The effect on the crowds was immediate; and even more dreadful to Mick than the way in which they had first surged into the store. They let out a low quavering moan, like a wind on a seashore, and then that moan rose into a scream. Then, there was nothing but scrambling and pushing and a chopped-up shrieking which made him turn away towards the smoke and the burning paper with a grimace of disgust.
He didn’t feel holier-than-thou. He knew that if his own life was at risk in a fire, he’d be struggling to get out along with everybody else. But somehow the way that the crowds in his supermarket were tearing at each other to get to the exits, the way that women were wrenching at each other’s clothes, the way that men were screaming like small children, that all turned his stomach.
In a matter of a few minutes, the supermarket was almost empty. Two or three of the customers were too dazed or too hurt to walk. One man was lying face-down in the poultry freezer, his face against the ice, and it was plain that he was dead. Mike lifted him out, and laid him down on the floor. The man flopped back with his eyes open and the side of his cheek the colour of chilled turkey.
‘You think you should say some words?’ asked Tony, stepping beside him and looking down at the body.
Mike shook his head. ‘I’m a supermarket manager, not a priest.’
‘The doors are all locked now,’ said Tony. ‘I put the shutters down, too.’
‘Thanks, Tony,’ said Mike.
Curls of black burned paper drifted across the floor in the silent draught from the supermarket’s air-conditioning. There was a sharp odour of smoke in the air.
‘Did they go far?’ asked Mike. ‘Or can we expect them back?’
‘It’s hard to tell,’ said Tony. ‘There were still quite a few of them gathered around outside when I put the shutters down. Twenty or thirty, maybe. They know the stockroom’s still untouched, so I guess they’ll be back.’

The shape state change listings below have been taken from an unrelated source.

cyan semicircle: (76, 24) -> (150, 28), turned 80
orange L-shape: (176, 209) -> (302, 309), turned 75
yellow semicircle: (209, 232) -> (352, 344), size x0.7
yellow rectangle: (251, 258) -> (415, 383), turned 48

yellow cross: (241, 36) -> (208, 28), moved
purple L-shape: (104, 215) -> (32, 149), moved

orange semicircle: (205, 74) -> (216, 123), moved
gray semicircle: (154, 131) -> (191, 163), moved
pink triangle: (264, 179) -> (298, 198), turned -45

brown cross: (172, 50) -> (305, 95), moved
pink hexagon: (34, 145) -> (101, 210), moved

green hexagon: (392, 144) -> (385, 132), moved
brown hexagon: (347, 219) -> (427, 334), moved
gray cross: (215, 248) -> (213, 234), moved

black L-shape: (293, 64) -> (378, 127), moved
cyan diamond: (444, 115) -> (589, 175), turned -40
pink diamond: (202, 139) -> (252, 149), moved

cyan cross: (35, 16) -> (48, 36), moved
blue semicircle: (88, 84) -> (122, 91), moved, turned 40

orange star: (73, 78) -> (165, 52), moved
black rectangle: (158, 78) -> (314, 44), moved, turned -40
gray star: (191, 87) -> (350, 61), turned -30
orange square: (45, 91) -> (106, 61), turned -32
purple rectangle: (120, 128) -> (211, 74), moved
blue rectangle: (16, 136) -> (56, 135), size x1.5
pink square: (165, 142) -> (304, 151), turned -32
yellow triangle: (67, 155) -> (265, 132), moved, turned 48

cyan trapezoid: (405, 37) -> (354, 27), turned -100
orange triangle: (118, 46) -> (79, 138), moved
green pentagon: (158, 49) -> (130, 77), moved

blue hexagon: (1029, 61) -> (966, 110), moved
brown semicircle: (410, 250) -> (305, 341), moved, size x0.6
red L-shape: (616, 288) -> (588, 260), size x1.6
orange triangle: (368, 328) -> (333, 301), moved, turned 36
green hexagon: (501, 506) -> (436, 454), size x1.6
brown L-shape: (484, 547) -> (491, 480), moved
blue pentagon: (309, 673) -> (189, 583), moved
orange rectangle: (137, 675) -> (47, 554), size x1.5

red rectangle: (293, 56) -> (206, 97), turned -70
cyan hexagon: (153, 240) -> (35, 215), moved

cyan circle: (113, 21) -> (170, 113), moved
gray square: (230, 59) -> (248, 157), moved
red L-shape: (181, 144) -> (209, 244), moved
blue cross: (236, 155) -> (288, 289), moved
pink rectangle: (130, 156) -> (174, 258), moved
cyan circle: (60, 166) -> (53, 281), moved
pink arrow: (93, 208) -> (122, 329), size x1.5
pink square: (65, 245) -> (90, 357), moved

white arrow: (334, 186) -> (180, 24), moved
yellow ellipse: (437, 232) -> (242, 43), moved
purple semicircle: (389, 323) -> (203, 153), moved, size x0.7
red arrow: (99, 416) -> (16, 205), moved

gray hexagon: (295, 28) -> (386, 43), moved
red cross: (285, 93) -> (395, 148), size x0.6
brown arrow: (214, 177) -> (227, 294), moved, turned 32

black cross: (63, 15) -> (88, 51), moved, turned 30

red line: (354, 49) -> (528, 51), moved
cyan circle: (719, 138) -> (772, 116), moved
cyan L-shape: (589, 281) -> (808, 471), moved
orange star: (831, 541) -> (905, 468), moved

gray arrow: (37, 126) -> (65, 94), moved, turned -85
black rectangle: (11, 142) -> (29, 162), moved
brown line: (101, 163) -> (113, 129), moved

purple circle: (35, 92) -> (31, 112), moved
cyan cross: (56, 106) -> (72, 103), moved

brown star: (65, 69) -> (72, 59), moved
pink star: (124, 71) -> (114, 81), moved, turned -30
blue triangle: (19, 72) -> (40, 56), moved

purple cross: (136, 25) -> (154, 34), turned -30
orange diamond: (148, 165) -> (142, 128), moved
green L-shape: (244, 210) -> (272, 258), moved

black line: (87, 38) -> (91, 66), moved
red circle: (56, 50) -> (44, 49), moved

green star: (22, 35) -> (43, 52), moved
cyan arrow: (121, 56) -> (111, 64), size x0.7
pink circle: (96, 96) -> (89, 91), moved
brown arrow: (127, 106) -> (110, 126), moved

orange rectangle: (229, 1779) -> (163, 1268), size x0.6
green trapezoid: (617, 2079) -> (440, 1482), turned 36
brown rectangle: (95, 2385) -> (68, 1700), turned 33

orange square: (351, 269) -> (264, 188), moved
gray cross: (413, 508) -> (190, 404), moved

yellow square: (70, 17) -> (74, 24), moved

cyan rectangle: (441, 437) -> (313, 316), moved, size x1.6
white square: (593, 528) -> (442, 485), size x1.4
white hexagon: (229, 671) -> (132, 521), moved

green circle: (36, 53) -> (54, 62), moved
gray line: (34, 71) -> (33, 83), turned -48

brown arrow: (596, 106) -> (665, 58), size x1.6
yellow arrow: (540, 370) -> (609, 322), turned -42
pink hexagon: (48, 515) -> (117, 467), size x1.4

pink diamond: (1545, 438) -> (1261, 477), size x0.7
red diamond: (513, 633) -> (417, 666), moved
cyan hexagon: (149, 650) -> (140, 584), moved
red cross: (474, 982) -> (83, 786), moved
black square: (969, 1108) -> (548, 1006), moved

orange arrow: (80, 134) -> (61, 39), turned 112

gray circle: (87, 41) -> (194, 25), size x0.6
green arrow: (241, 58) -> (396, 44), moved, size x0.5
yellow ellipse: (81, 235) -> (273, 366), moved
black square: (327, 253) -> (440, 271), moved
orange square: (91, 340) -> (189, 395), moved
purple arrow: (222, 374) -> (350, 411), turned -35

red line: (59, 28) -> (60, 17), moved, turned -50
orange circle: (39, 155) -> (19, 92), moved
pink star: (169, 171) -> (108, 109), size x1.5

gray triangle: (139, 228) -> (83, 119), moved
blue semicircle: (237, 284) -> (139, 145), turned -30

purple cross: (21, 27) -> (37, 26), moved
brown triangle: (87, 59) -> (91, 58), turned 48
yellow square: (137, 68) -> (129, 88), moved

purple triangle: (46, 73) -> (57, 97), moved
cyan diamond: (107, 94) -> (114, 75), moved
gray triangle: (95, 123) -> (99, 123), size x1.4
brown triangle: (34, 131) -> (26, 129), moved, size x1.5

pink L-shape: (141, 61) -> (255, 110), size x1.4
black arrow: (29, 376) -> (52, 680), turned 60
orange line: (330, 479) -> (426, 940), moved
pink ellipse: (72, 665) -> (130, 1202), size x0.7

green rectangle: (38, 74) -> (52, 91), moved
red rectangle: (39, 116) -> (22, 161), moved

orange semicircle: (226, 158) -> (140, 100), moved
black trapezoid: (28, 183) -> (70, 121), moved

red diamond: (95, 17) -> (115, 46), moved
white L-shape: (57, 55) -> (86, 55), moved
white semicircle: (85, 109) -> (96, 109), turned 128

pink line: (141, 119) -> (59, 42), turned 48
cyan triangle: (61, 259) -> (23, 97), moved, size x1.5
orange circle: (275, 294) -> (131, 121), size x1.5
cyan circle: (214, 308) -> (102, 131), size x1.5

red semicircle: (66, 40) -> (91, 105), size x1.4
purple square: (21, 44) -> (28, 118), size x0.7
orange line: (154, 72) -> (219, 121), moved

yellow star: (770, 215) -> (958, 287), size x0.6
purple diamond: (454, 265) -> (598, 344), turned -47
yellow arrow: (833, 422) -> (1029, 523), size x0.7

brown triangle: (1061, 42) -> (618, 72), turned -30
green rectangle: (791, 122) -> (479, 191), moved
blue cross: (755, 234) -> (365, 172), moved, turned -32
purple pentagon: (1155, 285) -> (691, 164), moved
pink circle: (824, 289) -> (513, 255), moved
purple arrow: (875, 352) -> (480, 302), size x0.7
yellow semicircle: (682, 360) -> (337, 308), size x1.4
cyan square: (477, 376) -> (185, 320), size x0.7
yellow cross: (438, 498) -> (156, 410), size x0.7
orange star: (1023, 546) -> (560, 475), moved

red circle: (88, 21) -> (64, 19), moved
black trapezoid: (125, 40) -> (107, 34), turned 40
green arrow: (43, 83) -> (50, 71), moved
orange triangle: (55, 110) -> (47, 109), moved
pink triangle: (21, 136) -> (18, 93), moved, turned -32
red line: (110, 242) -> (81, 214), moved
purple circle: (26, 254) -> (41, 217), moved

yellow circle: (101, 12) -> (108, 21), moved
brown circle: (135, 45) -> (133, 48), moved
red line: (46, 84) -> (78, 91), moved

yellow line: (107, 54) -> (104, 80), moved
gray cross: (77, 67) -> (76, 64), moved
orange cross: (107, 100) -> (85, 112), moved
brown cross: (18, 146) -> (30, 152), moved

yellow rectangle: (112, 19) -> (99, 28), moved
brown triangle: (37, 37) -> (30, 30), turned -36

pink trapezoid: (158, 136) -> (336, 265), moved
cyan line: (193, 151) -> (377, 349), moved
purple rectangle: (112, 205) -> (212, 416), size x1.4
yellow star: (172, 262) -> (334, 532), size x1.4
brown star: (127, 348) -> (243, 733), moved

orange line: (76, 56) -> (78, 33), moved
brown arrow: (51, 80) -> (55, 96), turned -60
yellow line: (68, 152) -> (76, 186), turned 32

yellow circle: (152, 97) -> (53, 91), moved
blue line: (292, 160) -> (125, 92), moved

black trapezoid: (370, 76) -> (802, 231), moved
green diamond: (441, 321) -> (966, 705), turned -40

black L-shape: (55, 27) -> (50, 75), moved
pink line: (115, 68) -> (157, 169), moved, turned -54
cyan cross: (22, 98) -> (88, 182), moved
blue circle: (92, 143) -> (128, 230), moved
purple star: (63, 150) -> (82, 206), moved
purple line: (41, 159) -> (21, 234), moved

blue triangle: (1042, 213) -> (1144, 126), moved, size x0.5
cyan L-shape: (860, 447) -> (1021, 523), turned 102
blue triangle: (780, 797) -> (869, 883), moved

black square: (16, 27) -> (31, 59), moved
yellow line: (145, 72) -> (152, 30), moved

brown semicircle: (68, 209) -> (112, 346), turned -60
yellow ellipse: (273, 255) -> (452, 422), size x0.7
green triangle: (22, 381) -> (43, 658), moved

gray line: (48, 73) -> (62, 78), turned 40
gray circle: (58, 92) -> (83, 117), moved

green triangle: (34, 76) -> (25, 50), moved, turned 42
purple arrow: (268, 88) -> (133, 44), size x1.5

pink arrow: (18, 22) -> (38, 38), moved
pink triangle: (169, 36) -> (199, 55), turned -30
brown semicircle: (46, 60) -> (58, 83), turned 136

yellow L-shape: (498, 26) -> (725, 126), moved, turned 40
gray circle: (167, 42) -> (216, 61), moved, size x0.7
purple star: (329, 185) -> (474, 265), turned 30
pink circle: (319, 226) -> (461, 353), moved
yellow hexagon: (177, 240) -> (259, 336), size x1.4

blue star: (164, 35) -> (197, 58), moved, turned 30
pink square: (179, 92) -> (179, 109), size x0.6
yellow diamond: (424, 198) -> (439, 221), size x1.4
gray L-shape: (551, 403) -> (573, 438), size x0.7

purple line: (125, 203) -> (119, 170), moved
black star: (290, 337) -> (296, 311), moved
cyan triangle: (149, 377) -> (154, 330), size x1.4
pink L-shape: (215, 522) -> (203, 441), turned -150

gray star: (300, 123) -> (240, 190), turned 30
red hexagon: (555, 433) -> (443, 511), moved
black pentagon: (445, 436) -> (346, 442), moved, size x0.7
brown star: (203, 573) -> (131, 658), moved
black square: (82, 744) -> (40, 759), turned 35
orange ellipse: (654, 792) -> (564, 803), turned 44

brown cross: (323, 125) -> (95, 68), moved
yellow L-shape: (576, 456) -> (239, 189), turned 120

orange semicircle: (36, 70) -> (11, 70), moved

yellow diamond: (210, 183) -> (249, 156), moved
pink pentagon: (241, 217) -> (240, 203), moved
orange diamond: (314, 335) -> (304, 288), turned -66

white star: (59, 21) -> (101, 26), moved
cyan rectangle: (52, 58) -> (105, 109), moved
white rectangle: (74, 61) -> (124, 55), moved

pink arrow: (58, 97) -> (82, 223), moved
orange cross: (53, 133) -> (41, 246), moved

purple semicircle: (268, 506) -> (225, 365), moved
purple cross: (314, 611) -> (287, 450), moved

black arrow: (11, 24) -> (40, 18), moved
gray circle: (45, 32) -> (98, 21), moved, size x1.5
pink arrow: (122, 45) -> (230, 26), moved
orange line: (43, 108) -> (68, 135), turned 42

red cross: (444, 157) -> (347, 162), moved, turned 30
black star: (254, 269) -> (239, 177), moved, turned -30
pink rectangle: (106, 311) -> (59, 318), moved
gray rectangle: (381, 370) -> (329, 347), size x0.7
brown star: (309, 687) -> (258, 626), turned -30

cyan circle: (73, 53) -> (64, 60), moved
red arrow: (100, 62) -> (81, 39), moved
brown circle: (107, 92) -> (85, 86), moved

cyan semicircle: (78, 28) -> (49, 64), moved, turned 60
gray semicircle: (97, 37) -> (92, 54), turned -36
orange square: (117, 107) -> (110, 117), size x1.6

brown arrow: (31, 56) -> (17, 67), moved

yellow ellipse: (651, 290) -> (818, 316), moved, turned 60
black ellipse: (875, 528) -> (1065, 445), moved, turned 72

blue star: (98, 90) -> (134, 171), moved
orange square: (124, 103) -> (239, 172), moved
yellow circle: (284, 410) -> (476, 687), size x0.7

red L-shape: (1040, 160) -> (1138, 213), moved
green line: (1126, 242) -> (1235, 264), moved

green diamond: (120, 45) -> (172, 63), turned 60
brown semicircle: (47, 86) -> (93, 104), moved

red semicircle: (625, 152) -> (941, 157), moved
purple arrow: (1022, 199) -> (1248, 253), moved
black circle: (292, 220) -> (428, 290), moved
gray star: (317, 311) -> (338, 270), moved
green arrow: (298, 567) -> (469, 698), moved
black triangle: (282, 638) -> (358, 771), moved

Mike laid a hand on Tony’s shoulder. ‘If you want to leave now, slip out while the going’s good, I won’t hold it against you. I’d like to send Gina and Wendy home.’
Tony shook his head. ‘What do I want to go home for? To watch all this on the TV?’
‘Okay, but we should get the girls out.’
Gina was standing at the open office door. ‘We’d rather stay,’ she said. ‘At least until it’s quiet.’
Mike said, ‘You know the crowds may come back; and they may be a damn sight more vicious than they were just now.’
Gina nodded. ‘All the same, we’ll stay, if that’s okay by you.’
Mike looked around the wreckage of his store – the collapsed shelves, the smashed freezer cabinets, the food that was strewn all over the floor and trodden into a surrealistic salad of Cheerios, baked beans, loganberry jelly, bootlaces, cat food, and plastic doilies.
He said to Tony, ‘Go to the liquor cupboard, will you, and bring me a bottle of bourbon. Make sure you charge it down to me. I think I could use a drink.’